» Data in this exercise
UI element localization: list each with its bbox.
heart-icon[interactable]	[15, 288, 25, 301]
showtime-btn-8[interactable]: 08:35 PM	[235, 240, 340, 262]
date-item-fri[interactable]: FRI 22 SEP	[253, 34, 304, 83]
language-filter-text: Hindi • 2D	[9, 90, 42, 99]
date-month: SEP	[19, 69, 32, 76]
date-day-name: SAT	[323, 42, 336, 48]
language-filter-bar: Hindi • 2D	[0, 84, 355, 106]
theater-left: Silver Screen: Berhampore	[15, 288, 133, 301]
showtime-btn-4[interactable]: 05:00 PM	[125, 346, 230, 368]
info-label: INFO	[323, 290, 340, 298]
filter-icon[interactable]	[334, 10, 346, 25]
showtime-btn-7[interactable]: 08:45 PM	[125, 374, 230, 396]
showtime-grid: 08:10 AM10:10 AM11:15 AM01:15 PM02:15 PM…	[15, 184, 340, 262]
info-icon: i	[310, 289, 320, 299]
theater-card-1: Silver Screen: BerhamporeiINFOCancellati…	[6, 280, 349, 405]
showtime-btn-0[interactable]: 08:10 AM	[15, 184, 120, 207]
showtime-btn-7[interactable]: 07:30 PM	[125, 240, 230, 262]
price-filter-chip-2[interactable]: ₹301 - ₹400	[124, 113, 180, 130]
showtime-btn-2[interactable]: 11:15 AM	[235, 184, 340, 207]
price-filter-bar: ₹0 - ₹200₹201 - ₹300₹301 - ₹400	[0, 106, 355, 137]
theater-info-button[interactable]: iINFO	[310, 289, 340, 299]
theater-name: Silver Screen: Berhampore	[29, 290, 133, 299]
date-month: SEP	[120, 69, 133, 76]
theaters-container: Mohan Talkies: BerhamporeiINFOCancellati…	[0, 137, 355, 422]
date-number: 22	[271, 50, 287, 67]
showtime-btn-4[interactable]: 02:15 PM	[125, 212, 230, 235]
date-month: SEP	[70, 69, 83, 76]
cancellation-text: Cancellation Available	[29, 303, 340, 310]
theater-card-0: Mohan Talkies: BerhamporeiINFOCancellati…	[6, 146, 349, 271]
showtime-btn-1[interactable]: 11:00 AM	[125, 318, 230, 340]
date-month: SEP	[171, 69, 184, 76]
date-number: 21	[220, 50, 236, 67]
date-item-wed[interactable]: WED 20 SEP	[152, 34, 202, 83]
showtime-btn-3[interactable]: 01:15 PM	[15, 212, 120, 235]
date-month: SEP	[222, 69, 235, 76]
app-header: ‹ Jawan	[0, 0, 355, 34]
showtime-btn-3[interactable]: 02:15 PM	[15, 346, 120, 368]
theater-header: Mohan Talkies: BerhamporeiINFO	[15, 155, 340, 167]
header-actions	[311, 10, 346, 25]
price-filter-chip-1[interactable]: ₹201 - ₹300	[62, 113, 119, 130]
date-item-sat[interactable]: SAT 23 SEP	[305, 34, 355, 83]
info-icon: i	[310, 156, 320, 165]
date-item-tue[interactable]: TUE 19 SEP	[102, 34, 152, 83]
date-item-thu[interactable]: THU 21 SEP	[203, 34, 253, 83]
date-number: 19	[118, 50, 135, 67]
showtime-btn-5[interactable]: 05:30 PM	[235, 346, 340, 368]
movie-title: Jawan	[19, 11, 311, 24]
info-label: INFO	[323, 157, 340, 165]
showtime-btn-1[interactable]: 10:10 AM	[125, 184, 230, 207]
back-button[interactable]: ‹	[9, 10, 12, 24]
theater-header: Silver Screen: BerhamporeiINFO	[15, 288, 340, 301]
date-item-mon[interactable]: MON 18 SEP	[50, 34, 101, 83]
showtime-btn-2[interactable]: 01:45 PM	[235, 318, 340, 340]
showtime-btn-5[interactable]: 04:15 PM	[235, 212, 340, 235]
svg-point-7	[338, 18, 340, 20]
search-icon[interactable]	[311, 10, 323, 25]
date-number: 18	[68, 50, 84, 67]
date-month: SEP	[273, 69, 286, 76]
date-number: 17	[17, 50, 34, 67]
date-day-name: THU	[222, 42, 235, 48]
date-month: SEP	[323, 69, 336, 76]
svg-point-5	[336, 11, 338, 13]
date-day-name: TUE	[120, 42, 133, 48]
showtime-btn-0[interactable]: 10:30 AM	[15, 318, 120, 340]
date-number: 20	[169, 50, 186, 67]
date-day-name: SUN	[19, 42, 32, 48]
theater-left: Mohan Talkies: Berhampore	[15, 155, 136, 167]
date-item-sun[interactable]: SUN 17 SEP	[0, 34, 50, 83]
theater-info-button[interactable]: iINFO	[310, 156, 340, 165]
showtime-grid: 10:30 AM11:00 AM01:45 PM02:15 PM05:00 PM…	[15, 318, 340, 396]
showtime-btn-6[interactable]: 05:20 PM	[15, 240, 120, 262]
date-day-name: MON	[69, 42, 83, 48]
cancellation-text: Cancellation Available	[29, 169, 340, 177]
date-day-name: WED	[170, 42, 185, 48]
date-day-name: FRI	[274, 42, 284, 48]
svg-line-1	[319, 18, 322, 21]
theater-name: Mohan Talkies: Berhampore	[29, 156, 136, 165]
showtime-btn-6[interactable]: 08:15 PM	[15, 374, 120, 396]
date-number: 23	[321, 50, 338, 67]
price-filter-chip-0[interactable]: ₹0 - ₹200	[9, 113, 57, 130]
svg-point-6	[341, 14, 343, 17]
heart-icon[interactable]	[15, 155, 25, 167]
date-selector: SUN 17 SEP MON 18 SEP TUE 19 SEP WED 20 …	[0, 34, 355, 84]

» To do
Would you count the lines of the listing above that hold the string "chip" and give only the resulting number?

» Solution to this problem
3